本田技研工業株式会社 執行役専務 青山 真二 氏
Hondaは、グローバルなオープンイノベーションプログラム「Honda Xcelerator(ホンダ・エクセラレーター)」※2を展開し、有望なベンチャー企業の探索・協業・出資・買収を推進しております。EFT社の革新的な技術により、将来的に増大する使用済みバッテリーからの再資源化が進むことで持続可能な社会の実現が加速するであろうと考え、今回の出資に至りました。EFT社の経営メンバーの強いアントレプレナーシップと高い専門性、並びにスピード感やチャレンジ精神による将来の更なる可能性に期待を抱いています。
SMBCベンチャーキャピタル株式会社 取締役 藤村 昌弘 氏
エマルションフロー技術は何十年も進化することがなかったレアメタルリサイクル界のゲームチェンジャーとなるだけでなく、化学やバイオなど様々な分野への展開が期待される有用な技術であります。今回、その技術を確立・事業化できるEFT社のチームと既に各産業界からの多数の引き合いに強い魅力を感じ、出資をさせて頂きました。SDGsに資するこの技術とEFT社が様々な社会課題解決に役立ち、そしてグローバルに羽ばたいていくことを期待しております。その為にSMBCグループとしても積極的なご支援をさせて頂ければと思います。

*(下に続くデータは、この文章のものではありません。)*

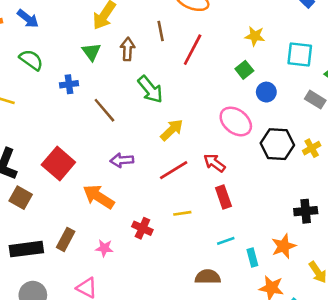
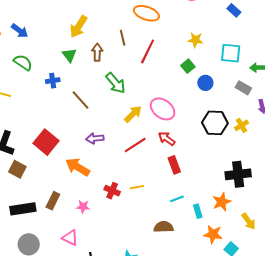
pink ellipse: (236, 121) -> (163, 109), moved
black cross: (306, 211) -> (238, 174), size x1.4
yellow line: (182, 213) -> (137, 187), moved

三菱UFJキャピタル株式会社 投資第三部 副部長 幡野 浩一 氏
リチウムイオン電池などに含まれるレアメタルのリサイクル技術は、日本にとって死活問題にかかわるものですが、エマルションフローはレアメタルリサイクルのゲームチェンジャーとなり得る画期的な技術と評価させていただき、この度出資させていただくことになりました。今回の資金調達により開発が加速し、低コスト、低環境負荷で高純度なLIBリサイクルシステムの実現に向けて大きく前進するものと期待しています。弊社もMUFGの一員としての強みを活かし、EFT社の事業成長に貢献して参りたいと考えています。
KDDI 株式会社 執行役員 コーポレート統括本部 副統括本部長 兼
サステナビリティ経営推進本部長 最勝寺 奈苗 氏
リチウム、コバルト等のレアメタル資源は脱炭素社会に不可欠ですが、供給量不足の懸念のみならず、サプライチェーン上の人権課題も指摘されていることから、リサイクルによる再資源化の需要がこれまで以上に高まっていると認識しています。EFT社の技術によって「都市鉱山」と例えられる使用済み携帯電話・スマートフォンに含まれるレアメタルを再資源化する水平リサイクルの実現を期待して今回の出資に至りました。今後、携帯電話のLIBリサイクルに係る実証に取り組み、EFT社の成長を支援することで、天然資源に頼らない循環型社会の形成を目指してまいります。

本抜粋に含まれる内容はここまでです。